Die Aufnahme der Nahrung ist ebenfalls recht bemerkenswert. Es konnte bisher in keinem Fall beobachtet werden, daß die Lungenfische einmal ihre Beute auf Anhieb verschlungen hätten. Diese wird vielmehr oftmals durchgekaut, wobei sie unter kauenden Bewegungen zum größten Teil wieder aus dem Maul herausgebracht wird, um anschließend erneut mit kräftigem Sog ins Maul aufgenommen zu werden. Der Futterbrocken wird in seiner ganzen Länge so oft durchgekaut, bis er offenbar die richtige Konsistenz besitzt, und dann erst wird er verschlungen. Die Luftaufnahme der Tiere geschieht alle 2—3 Minuten unter einem ganz typischen schmatzenden Geräusch.

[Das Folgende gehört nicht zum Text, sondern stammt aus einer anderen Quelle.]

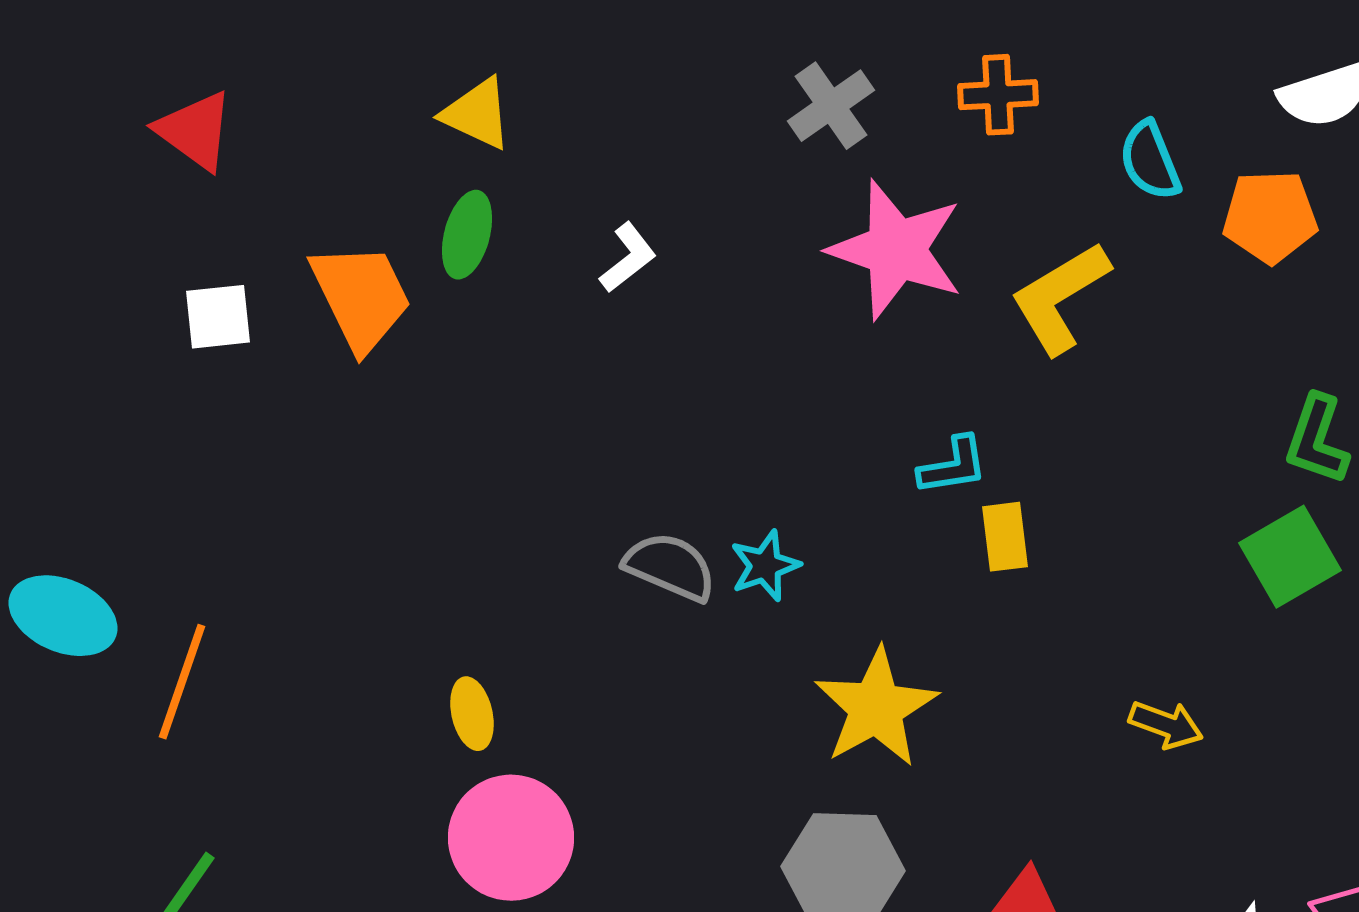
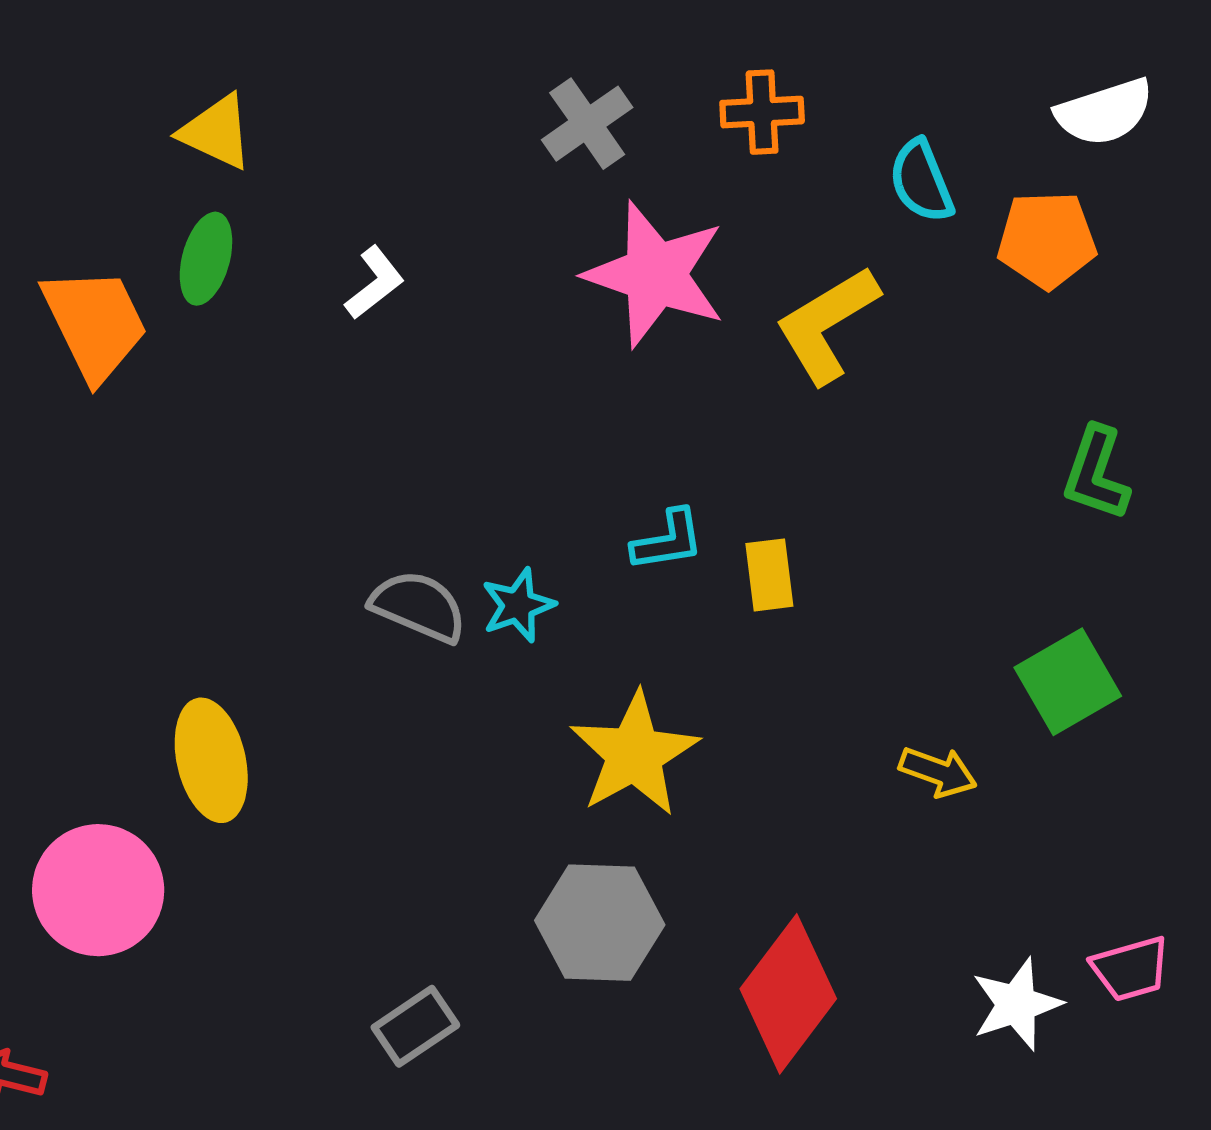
cyan L-shape: (953, 466) -> (668, 540), moved
green square: (1290, 557) -> (1068, 682), moved
yellow ellipse: (472, 714) -> (211, 760), size x1.6
pink circle: (511, 838) -> (98, 890), moved

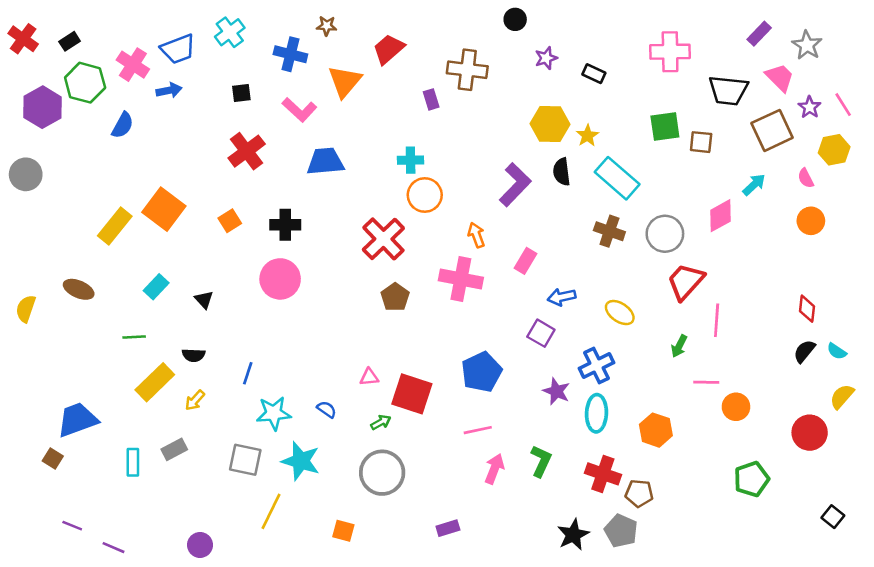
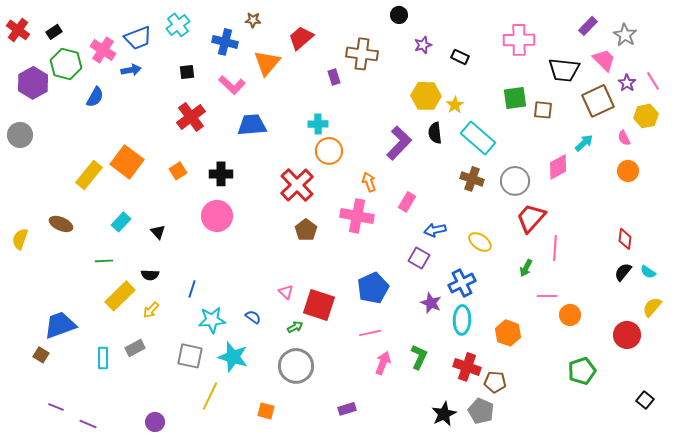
pink triangle: (369, 377) -> (286, 292), turned 49

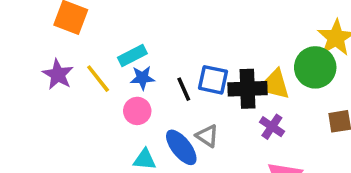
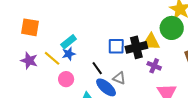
blue star: (142, 78) -> (69, 54), moved
black line: (184, 89) -> (97, 68), moved
pink circle: (137, 111) -> (66, 79), moved

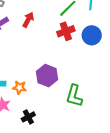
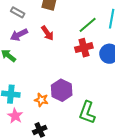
red arrow: (28, 20) -> (47, 33), turned 112
orange star: (19, 87) -> (41, 100), moved

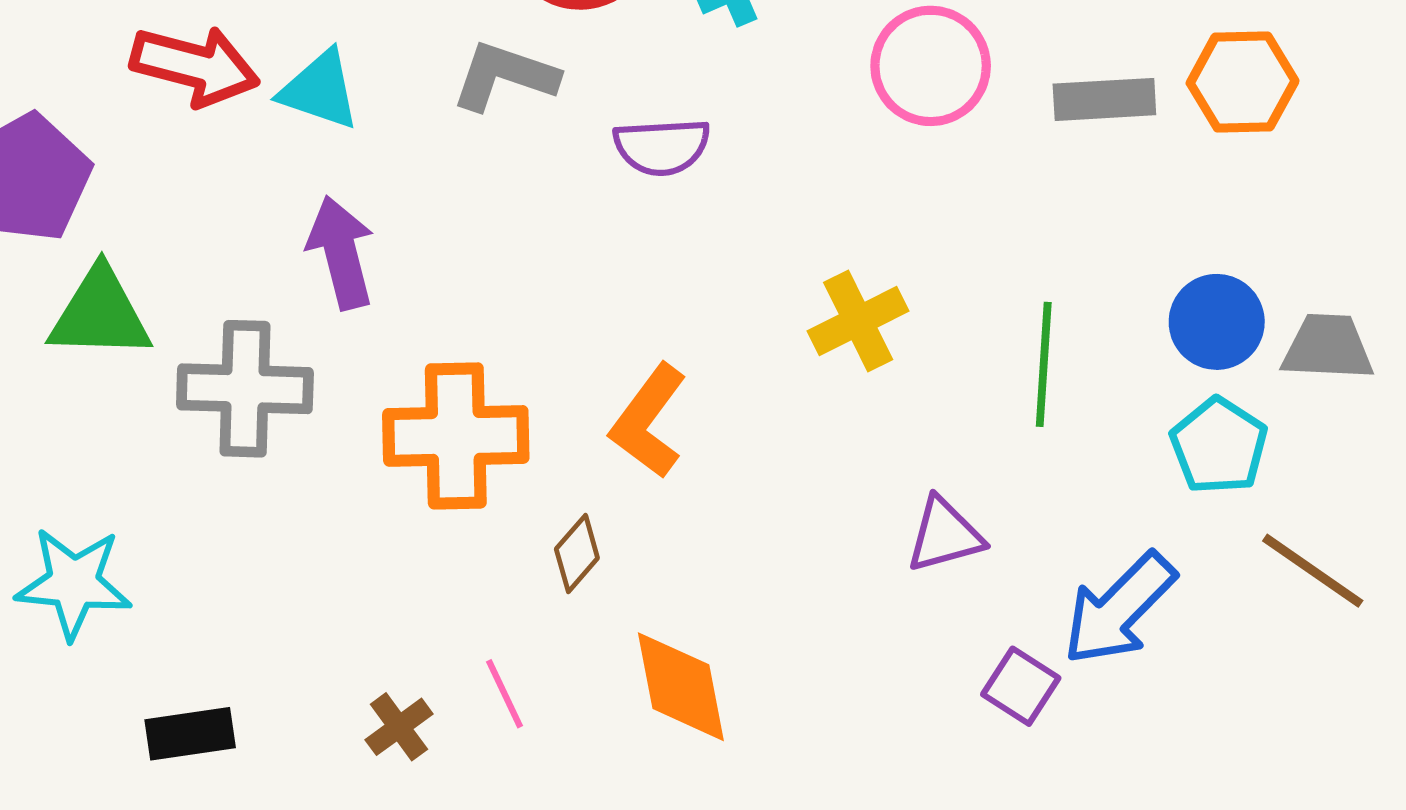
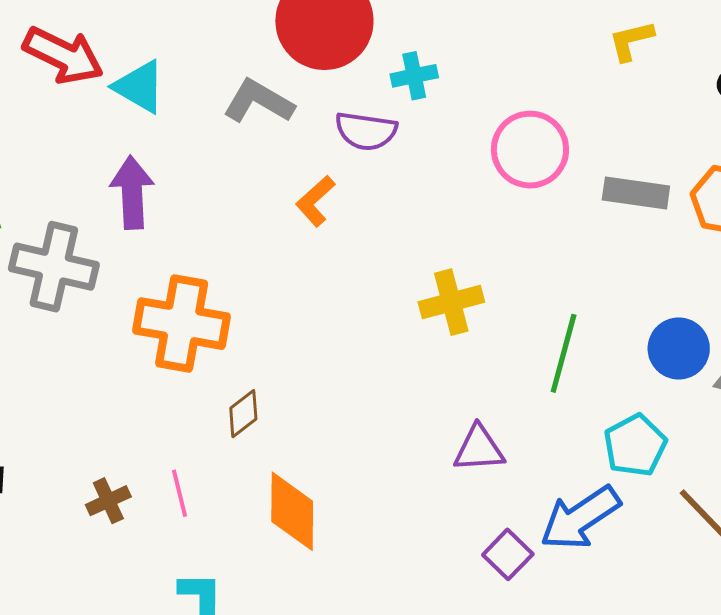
purple semicircle: (662, 147) -> (366, 131), moved
orange L-shape: (648, 421) -> (315, 201), moved, size x0.7
cyan pentagon: (1219, 446) -> (635, 445), moved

Abschließend darf man feststellen, daß Lungenfische sicherlich zu den bemerkenswertesten und dabei relativ anspruchslosen Süßwasserfischen gehören. Wichtige Voraussetzungen für ihre erfolgreiche Haltung bilden viel Wärme und noch mehr Nahrung. Eine Vergesellschaftung scheint nur mit Artgenossen zweckmäßig zu sein. Da die auftretenden Verletzungen von den Tieren offenbar leicht kompensiert werden und wohl in keinem Falle lebensbedrohliche Ausmaße annehmen können, werden, in der Hoffnung, daß sie wirklich ein Paar sind und vielleicht einmal zur Fortpflanzung schreiten, beide Tiere zusammen gehalten. Die einzige Sorge ist nur die, daß es eines Tages nicht mehr gelingen könnte, den Tieren ihrem enormen Wachstum adäquate Becken zu beschaffen, denn mit 48 bzw. 36 cm Länge scheinen sie noch nicht ausgewachsen zu sein, wenn hier auch möglicherweise die kleinste aller lebenden Arten vorliegt.